Firestore composite index merging is documented in the Firebase docs. Unfortunately the docs do not specify explicitly in what situation composite indexes can be merged. We can assume the following conditions must be true for index merging to occur:
-
all indexes must end with the same field in the same direction:
star_rating ASC
in the linked docs example -
in order to utilize index merging, the query must also order by this same field:
.orderBy("star_rating")
in the linkded docs example
If the above conditions are met, we should be able to filter our query based on any of the fields that have a composite index satisfying the above.
Unfortunately there seem to be cases where the merging randomly fails. I have constructed a minimal example below.

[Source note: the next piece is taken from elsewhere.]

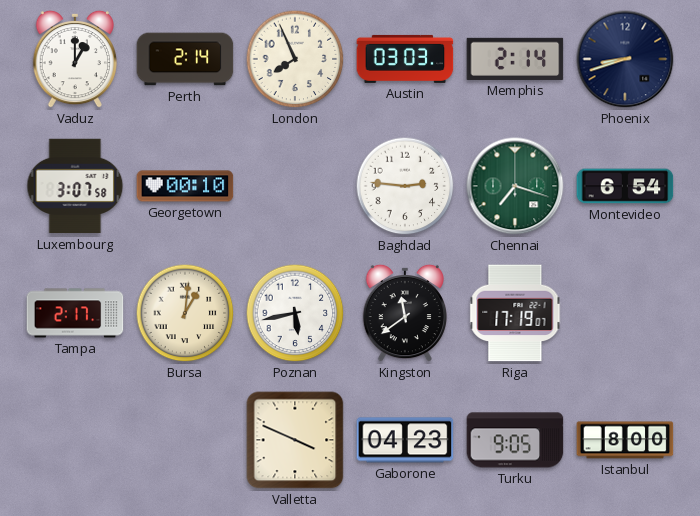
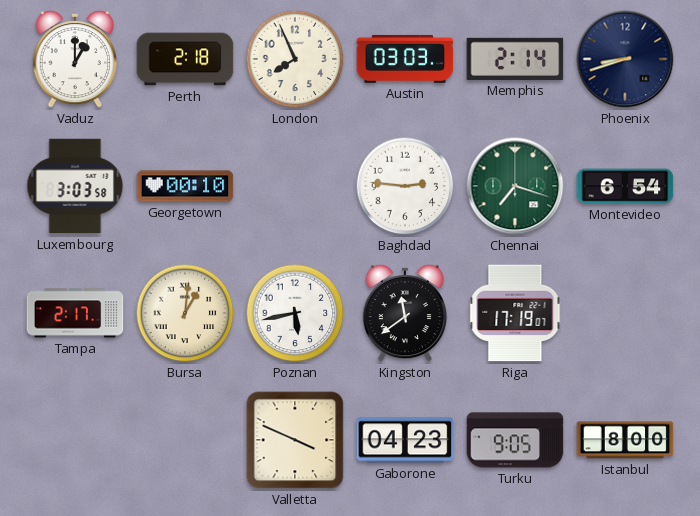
Perth: 2:14 -> 2:18
Luxembourg: 3:07 -> 3:03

The errors can be reproduced by just creating the indexes and running the queries, no data is actually necessary in the collection as Firestore throw any errors before examining the contents of the collection.
indexes.json
{
"indexes": [
{
"collectionGroup": "test_employees",
"queryScope": "COLLECTION",
"fields": [
{ "fieldPath": "name", "order": "ASCENDING" },
{ "fieldPath": "age", "order": "ASCENDING" }
]
},
{
"collectionGroup": "test_employees",
"queryScope": "COLLECTION",
"fields": [
{ "fieldPath": "job", "order": "ASCENDING" },
{ "fieldPath": "age", "order": "ASCENDING" }
]
}
]
}
When performing various queries the merge the above two indexes, most work, but some constructed similarly randomly fail for no apparent reason:
// succeeds:
const query_2ages_2names = db.collection('test_employees')
.where('age', 'in', [35, 42])
.where('name', 'in', ['John', 'Bill'])
.where('job', '==', 'designer')
.orderBy('age', 'asc')
// succeeds:
const query_1age_2names = db.collection('test_employees')
.where('age', 'in', [35])
.where('name', 'in', ['John', 'Bill'])
.where('job', '==', 'designer')
.orderBy('age', 'asc')
// fails:
const query_2ages_1name = db.collection('test_employees')

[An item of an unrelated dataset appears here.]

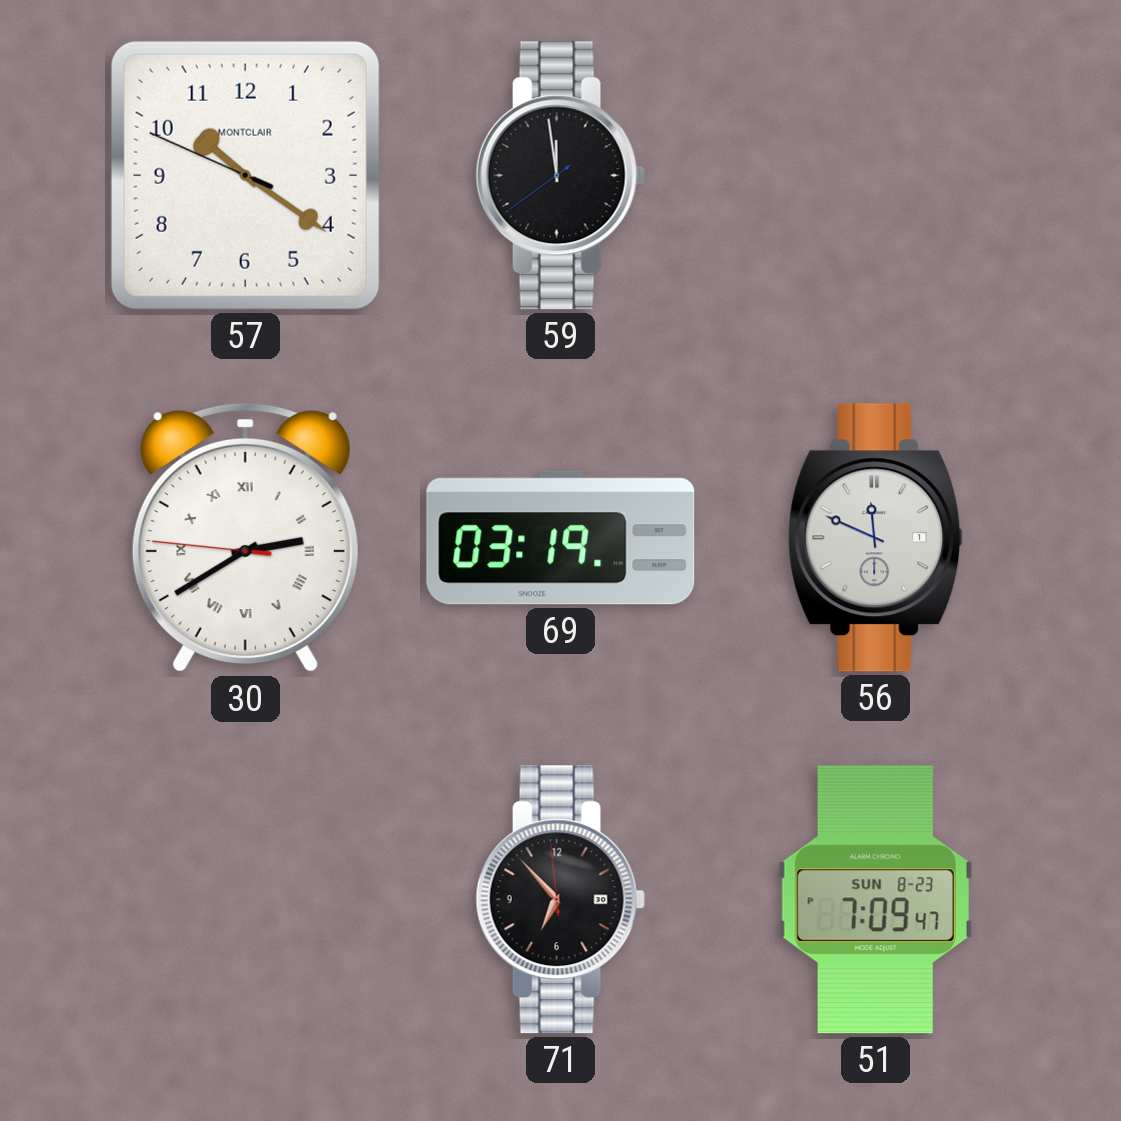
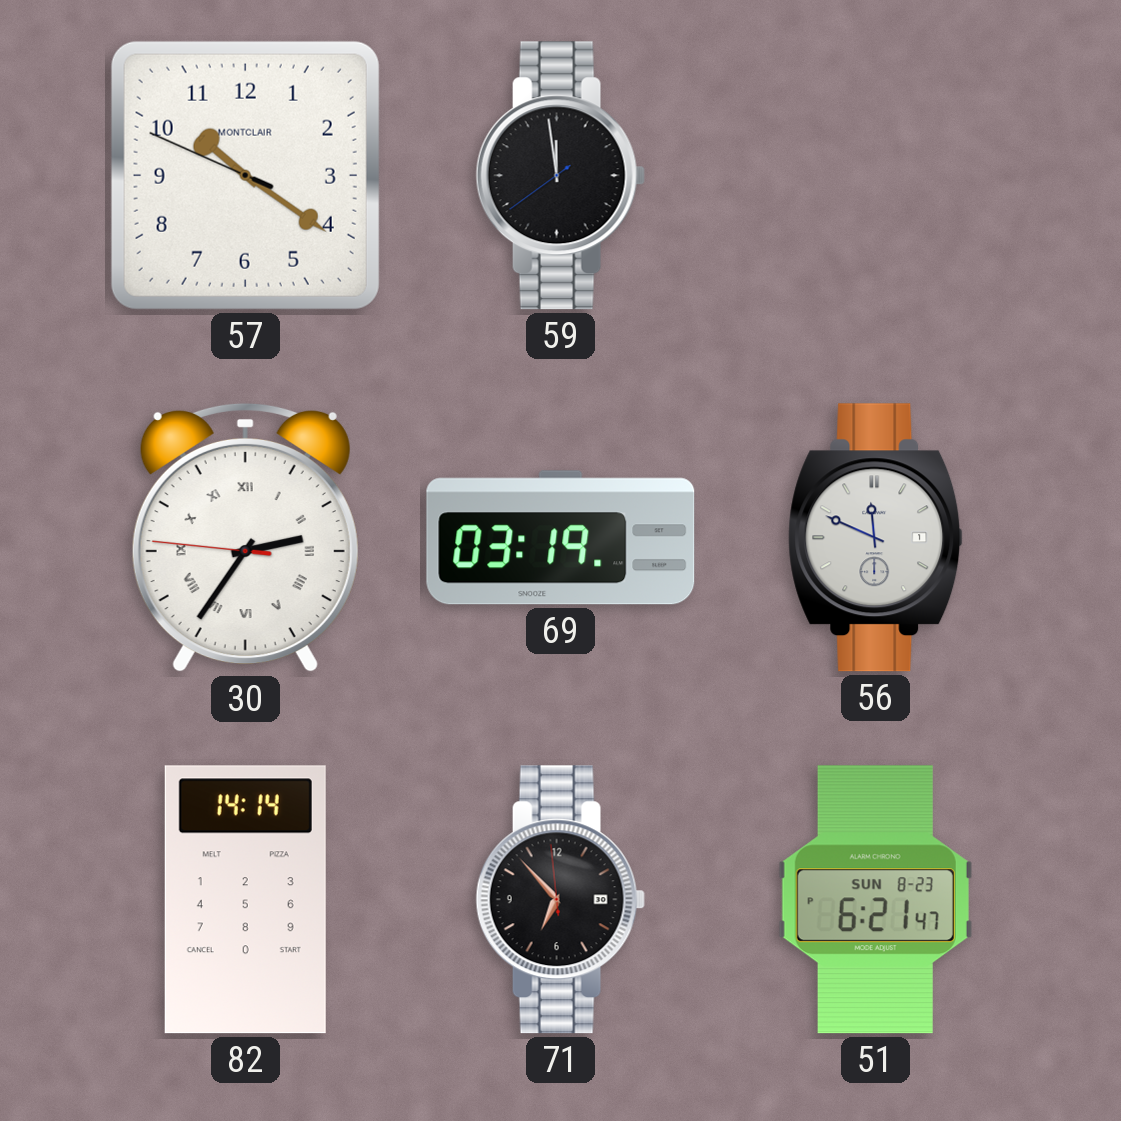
30: 2:39 -> 2:35
82: none -> 14:14
51: 7:09 -> 6:21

.where('age', 'in', [35, 42])
.where('name', 'in', ['John'])
.where('job', '==', 'designer')
.orderBy('age', 'asc')
// succeeds:
const query_1age_1name = db.collection('test_employees')
.where('age', 'in', [35])
.where('name', 'in', ['John'])
.where('job', '==', 'designer')
.orderBy('age', 'asc')
The one that fails says it requires the (age ASC, job ASC, name ASC) composite index, i.e. it is failing to merge the two existing indexes. What is causing that specific query to fail when the others succeed, and how can we force index merging in this case?